The report cites a number of religious personalities that have been allowed to raise funds for al-Qaeda’s Syrian affiliate, the Nusra Front.
David Kirkpatrick, author of the article, also wrote that the Qatari state has on occasion provided some direct assistance, “to the Taliban of Afghanistan, Hamas of Gaza, rebels from Syria, militias in Libya and allies of the Muslim Brotherhood across the region.”
In response, Kirkpatrick said, next-door neighbors Saudi Arabia and the United Arab Emirates have rallied, along with Egypt, to portray the peninsular state “as a godfather to terrorists everywhere.”
The United States pentagon has even accused Qatar of being behind the Islamic State in Iraq and Syria, an allegation the analysts and Arab diplomats cited by the piece said was “implausible and unsubstantiated.”
In Libya, Qatar’s support of militias rivaling those supported by the United Arab Emirates has driven another wedge into relations with its next-door neighbor as the latter, the report states, is weary of Qatar’s support of the Egypt’s Muslim Brotherhood.
Kirkpatrick writes that Qatar further alienated the United States after extremists in a militia supported by the gulf state broke away to form their own militant group, Ansar al-Shariah, which “played a role in the death of the American ambassador, J. Christopher Stevens.”
He added that Qatar continues to back groups “loosely allied” with Ansar al-Shariah.
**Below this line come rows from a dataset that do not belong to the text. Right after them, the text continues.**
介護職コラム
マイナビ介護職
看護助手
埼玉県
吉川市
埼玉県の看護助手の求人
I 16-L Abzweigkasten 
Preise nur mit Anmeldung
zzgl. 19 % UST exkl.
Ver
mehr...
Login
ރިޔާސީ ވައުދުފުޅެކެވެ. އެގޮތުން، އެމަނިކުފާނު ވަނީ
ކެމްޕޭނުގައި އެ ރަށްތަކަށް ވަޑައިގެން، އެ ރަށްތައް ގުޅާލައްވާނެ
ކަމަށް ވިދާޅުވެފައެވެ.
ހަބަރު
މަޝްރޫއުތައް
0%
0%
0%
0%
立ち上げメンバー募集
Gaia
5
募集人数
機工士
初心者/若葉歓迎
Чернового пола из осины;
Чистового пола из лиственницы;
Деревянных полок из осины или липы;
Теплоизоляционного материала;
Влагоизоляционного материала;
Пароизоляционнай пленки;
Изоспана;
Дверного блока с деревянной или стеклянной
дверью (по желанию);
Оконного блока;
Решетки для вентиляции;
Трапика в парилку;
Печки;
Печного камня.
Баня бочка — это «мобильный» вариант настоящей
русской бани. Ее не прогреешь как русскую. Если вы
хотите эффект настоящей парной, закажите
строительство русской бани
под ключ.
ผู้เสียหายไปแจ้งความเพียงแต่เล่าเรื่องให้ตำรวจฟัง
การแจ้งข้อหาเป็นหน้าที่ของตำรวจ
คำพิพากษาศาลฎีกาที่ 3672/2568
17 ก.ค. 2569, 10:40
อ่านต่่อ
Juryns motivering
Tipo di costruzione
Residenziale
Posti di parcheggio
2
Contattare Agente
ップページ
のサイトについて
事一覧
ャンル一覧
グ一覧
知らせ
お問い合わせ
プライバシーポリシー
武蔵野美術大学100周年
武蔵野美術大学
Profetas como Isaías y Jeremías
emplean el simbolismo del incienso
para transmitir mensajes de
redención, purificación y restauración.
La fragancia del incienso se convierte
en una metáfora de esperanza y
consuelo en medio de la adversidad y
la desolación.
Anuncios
However, the crackdown on the Muslim Brotherhood in Egypt, the report says, forced Doha to “recalibrate.”
The article says Western diplomats and Islamists who have worked with the Qatari state point that Doha has been refusing to provide money to the Brotherhood “for fear of further alienating its gulf neighbors who backed the takeover.”
“The big falling-out is over Egypt, not Syria,” Paul Salem, a scholar at the Middle East Institute is cited as saying in the article. Since the military has taken over in Cairo, Egypt, Saudi Arabia and the United Arab Emirates have all withdrawn their ambassadors from Doha.
The New York Times article also claims that there are other Gulf countries such as Saudi Arabia and Kuwait where donations for al-Nusra Front were allowed to be collected. However, it stresses that United States Treasury officials have singled out both Qatar and Kuwait as “permissive jurisdictions” for terrorist fund-raising.